Informe
Argentina se aleja de las iglesias: crecen quienes no tienen religión y cae el peso del catolicismo
La Argentina atraviesa una profunda transformación en su mapa religioso. Si bien el catolicismo continúa siendo la creencia predominante, cada vez más personas se alejan de las instituciones religiosas tradicionales y optan por formas de espiritualidad desvinculadas de las iglesias o directamente por no adherir a ninguna religión.
Así lo revela el primer informe de 2026 del Barómetro de las Religiones y las Creencias en Argentina, elaborado por el Observatorio de las Creencias de la Universidad de Buenos Aires (OCREAR-CBC UBA). El estudio muestra que el catolicismo reúne actualmente al 57,7% de la población, una cifra que contrasta con el 90% registrado a mediados del siglo pasado.
El dato más significativo es el crecimiento de quienes no tienen filiación religiosa. Este grupo, que incluye a personas ateas, agnósticas y a quienes simplemente no se identifican con ninguna religión, alcanza el 22,4% de la población y se consolida como el segundo sector más numeroso del país. En tercer lugar aparecen las iglesias evangélicas, con el 17,4%.
Los investigadores señalan que este fenómeno no implica necesariamente una pérdida de la dimensión espiritual. Por el contrario, muchas personas mantienen creencias religiosas o prácticas vinculadas a la espiritualidad, aunque por fuera de las instituciones tradicionales. Es lo que los especialistas denominan “creer sin pertenecer”.
Uno de los factores que mejor explica esta transformación es el recambio generacional. Entre los jóvenes de 16 a 29 años, apenas el 44,6% se identifica como católico, mientras que el 31% afirma no tener ninguna filiación religiosa.

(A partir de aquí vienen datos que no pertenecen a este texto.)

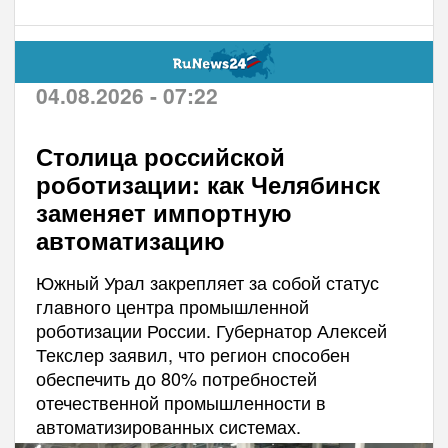
04.08.2026 - 07:22
Столица российской
роботизации: как Челябинск
заменяет импортную
автоматизацию
Южный Урал закрепляет за собой статус
главного центра промышленной
роботизации России. Губернатор Алексей
Текслер заявил, что регион способен
обеспечить до 80% потребностей
отечественной промышленности в
автоматизированных системах.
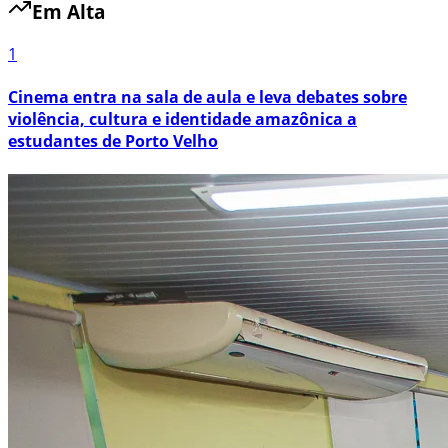
Em Alta
1
Cinema entra na sala de aula e leva debates sobre
violência, cultura e identidade amazônica a
estudantes de Porto Velho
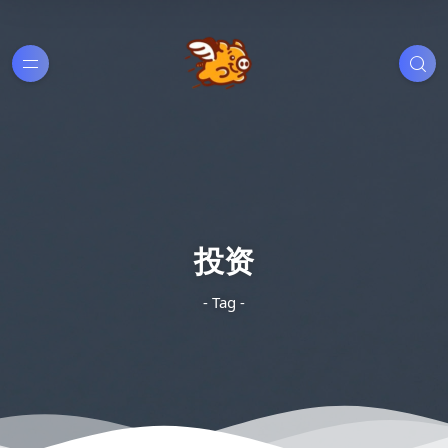
投资
- Tag -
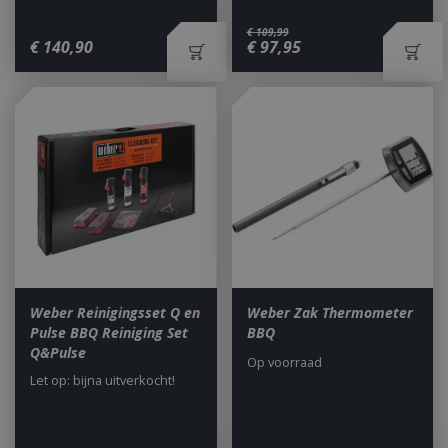
€
109
,
99
_ga
1 jaar
Google LLC
€
140
,
90
€
97
,
95
maan
.bbqkopen.nl
Weber Reinigingsset Q en
Weber Zak Thermometer
Pulse BBQ Reiniging Set
BBQ
Q&Pulse
Op voorraad
Let op: bijna uitverkocht!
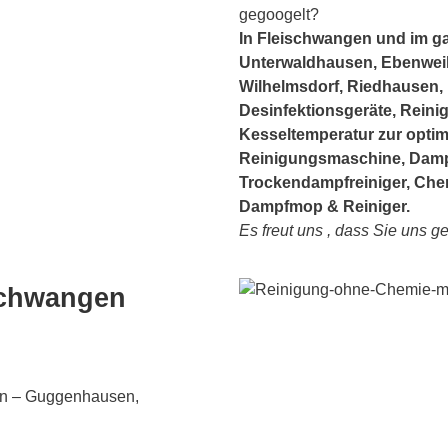
gegoogelt?
In Fleischwangen und im 
Unterwaldhausen, Ebenweil
Wilhelmsdorf, Riedhausen, E
Desinfektionsgeräte, Reini
Kesseltemperatur zur optim
Reinigungsmaschine, Dampf
Trockendampfreiniger, Che
Dampfmop & Reiniger.
Es freut uns , dass Sie uns g
schwangen
gen – Guggenhausen,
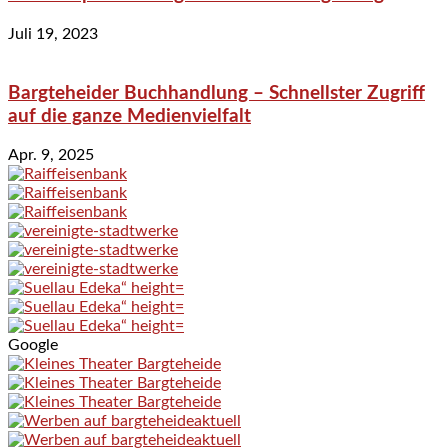
Juli 19, 2023
Bargteheider Buchhandlung – Schnellster Zugriff
auf die ganze Medienvielfalt
Apr. 9, 2025
Google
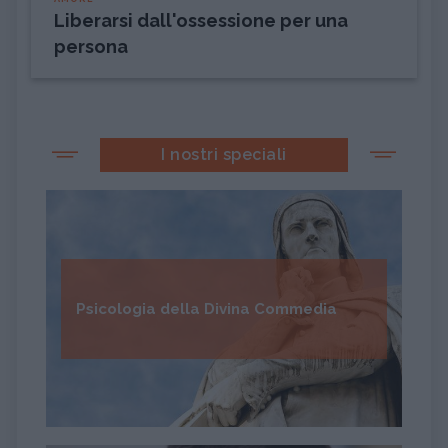
Liberarsi dall'ossessione per una
persona
I nostri speciali
Psicologia della Divina Commedia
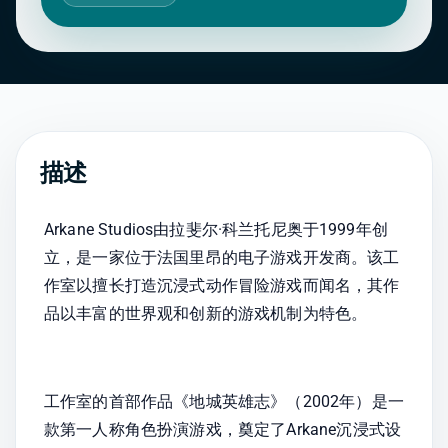
描述
Arkane Studios由拉斐尔·科兰托尼奥于1999年创
立，是一家位于法国里昂的电子游戏开发商。该工
作室以擅长打造沉浸式动作冒险游戏而闻名，其作
品以丰富的世界观和创新的游戏机制为特色。
工作室的首部作品《地城英雄志》（2002年）是一
款第一人称角色扮演游戏，奠定了Arkane沉浸式设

Entre los mayores de 50 años, en cambio, el catolicismo sigue siendo claramente predominante: alcanza al 69% de ese grupo etario y sólo el 12,6% se declara sin religión.

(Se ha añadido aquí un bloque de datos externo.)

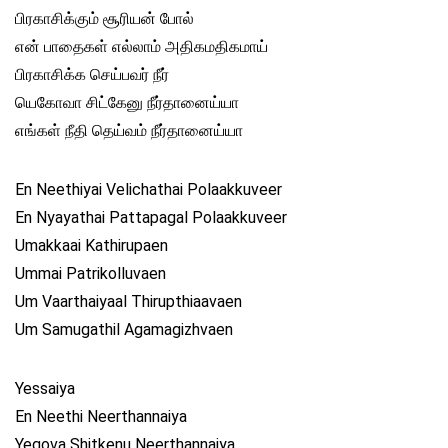
பிரகாசிக்கும் சூரியன் போல்
என் பாதைகள் எல்லாம் அதிகமதிகமாய்
பிரகாசிக்க செய்பவர் நீர்
யெகோவா சிட்கேனு நீர்தானைய்யா
எங்கள் நீதி தெய்வம் நீர்தானைய்யா
En Neethiyai Velichathai Polaakkuveer
En Nyayathai Pattapagal Polaakkuveer
Umakkaai Kathirupaen
Ummai Patrikolluvaen
Um Vaarthaiyaal Thirupthiaavaen
Um Samugathil Agamagizhvaen
Yessaiya
En Neethi Neerthannaiya
Yegova Shitkenu Neerthannaiya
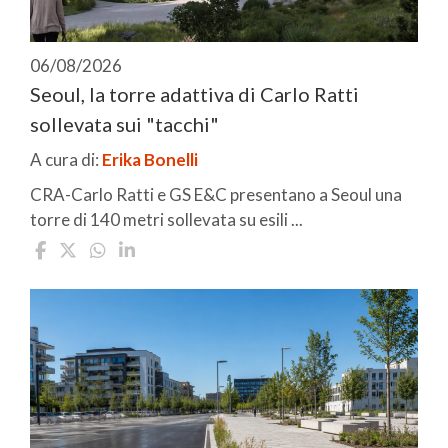
06/08/2026
Seoul, la torre adattiva di Carlo Ratti
sollevata sui "tacchi"
A cura di:
Erika Bonelli
CRA-Carlo Ratti e GS E&C presentano a Seoul una
torre di 140 metri sollevata su esili ...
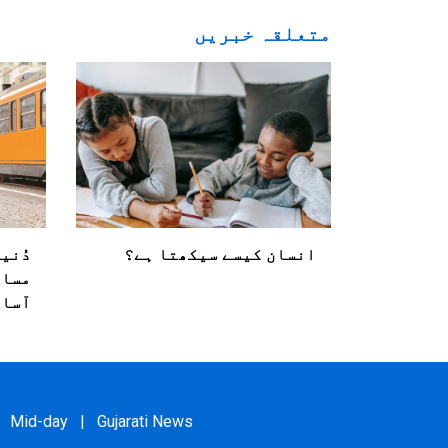
متعلقہ خبریں
انسان کیسے سیکھتا ہے؟
دُنی
مساف
آسا
Mid-day
|
Gujarati News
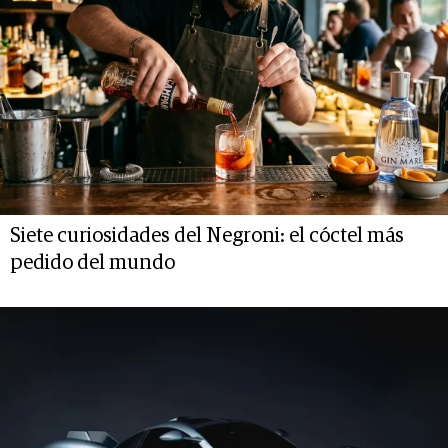
Siete curiosidades del Negroni: el cóctel más
pedido del mundo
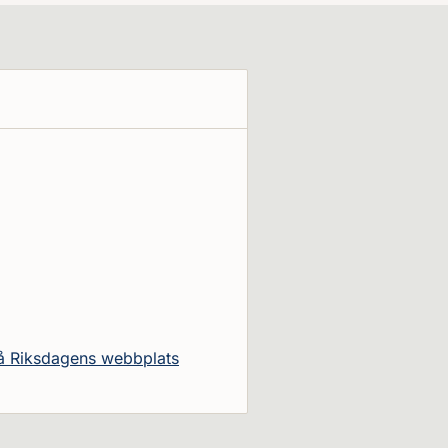
på Riksdagens webbplats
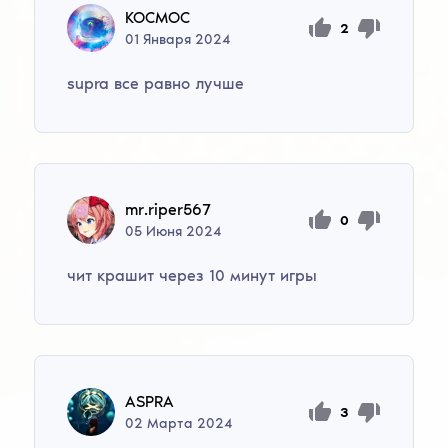
KOCMOC
2
01
Января
2024
supra все равно лучше
mr.riper567
0
05
Июня
2024
чит крашит через 10 минут игры
ASPRA
3
02
Марта
2024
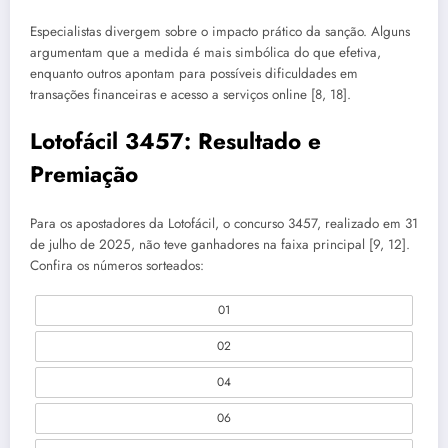
Especialistas divergem sobre o impacto prático da sanção. Alguns
argumentam que a medida é mais simbólica do que efetiva,
enquanto outros apontam para possíveis dificuldades em
transações financeiras e acesso a serviços online [8, 18].
Lotofácil 3457: Resultado e
Premiação
Para os apostadores da Lotofácil, o concurso 3457, realizado em 31
de julho de 2025, não teve ganhadores na faixa principal [9, 12].
Confira os números sorteados:
01
02
04
06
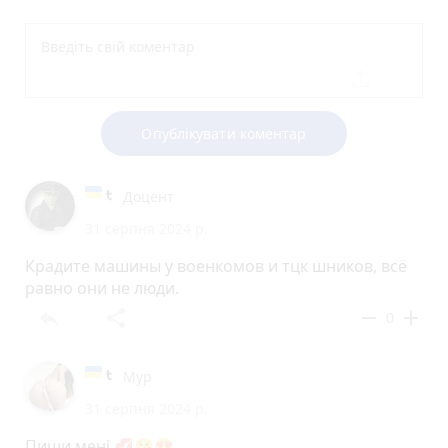
Опублікувати коментар
Доцент
31 серпня 2024 р.
Крадите машины у военкомов и тцк шников, всё
равно они не люди.
reply
share
remove
add
0
Мур
31 серпня 2024 р.
Пиши мені 💋😘😍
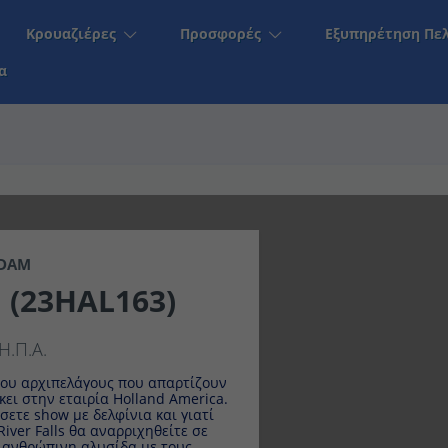
Κρουαζιέρες
Προσφορές
Εξυπηρέτηση Πελα
α
ERDAM
(23HAL163)
.Π.Α.
 αρχιπελάγους που απαρτίζουν τις
 εταιρία Holland America.
 show με δελφίνια και γιατί όχι να
s θα αναρριχηθείτε σε εντυπωσιακούς
με τους άλλους επισκέπτες.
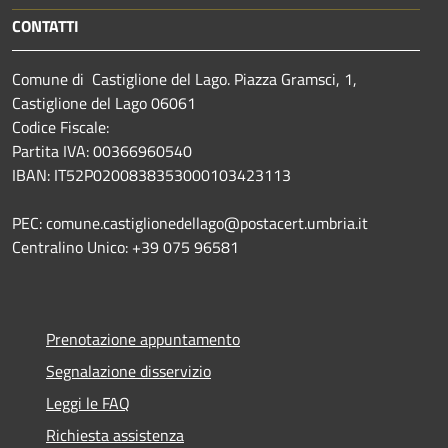
CONTATTI
Comune di Castiglione del Lago. Piazza Gramsci, 1,
Castiglione del Lago 06061
Codice Fiscale:
Partita IVA: 00366960540
IBAN: IT52P0200838353000103423113
PEC: comune.castiglionedellago@postacert.umbria.it
Centralino Unico: +39 075 96581
Prenotazione appuntamento
Segnalazione disservizio
Leggi le FAQ
Richiesta assistenza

Para Juan Cruz Esquivel, director del Barómetro e investigador de la UBA y el Conicet, estos datos muestran que las nuevas generaciones están configurando un escenario mucho más diverso y fragmentado que el de sus padres y abuelos.
El estudio también detectó diferencias según género. Las mujeres mantienen una mayor vinculación con las organizaciones religiosas, especialmente con las iglesias evangélicas, donde representan el 19,3% frente al 15,2% de los hombres. Entre los varones, en cambio, es más frecuente la ausencia de filiación religiosa: el 25,7% afirma no identificarse con ninguna creencia organizada, frente al 18,8% de las mujeres.

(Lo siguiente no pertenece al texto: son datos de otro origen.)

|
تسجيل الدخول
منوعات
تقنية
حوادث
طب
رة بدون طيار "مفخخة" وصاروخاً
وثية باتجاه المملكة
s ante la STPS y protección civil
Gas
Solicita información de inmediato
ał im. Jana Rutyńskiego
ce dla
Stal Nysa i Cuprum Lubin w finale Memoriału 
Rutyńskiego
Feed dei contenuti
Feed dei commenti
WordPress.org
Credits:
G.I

La educación y el lugar de residencia también influyen. Las iglesias evangélicas tienen una presencia más fuerte entre los sectores con menor nivel educativo, donde alcanzan el 22,5% de adhesión. En contraste, la población sin religión aumenta entre quienes poseen estudios medios y superiores.
Desde el punto de vista geográfico, el catolicismo conserva una mayor presencia en el interior del país, donde reúne al 59,4% de la población. El Área Metropolitana de Buenos Aires, en cambio, aparece como el territorio donde los cambios son más visibles: allí se registra la mayor proporción de personas sin filiación religiosa, con un 26,1%.
“El país atraviesa una reconfiguración donde el campo religioso se vuelve más plural y diverso, pero también más segmentado por clivajes sociales y generacionales”, señaló Marcos Carbonelli, director del Observatorio de las Creencias en Argentina.
El relevamiento fue realizado entre febrero y marzo de 2026 sobre población de 16 años o más residente en todo el país. La encuesta combinó entrevistas telefónicas y presenciales y fue elaborada con una muestra probabilística de alcance nacional y un nivel de confianza superior al 95%.
Los resultados confirman una tendencia que se viene profundizando desde hace décadas: el debilitamiento de las grandes identidades religiosas tradicionales y el avance de formas más flexibles, individuales y diversas de vivir las creencias.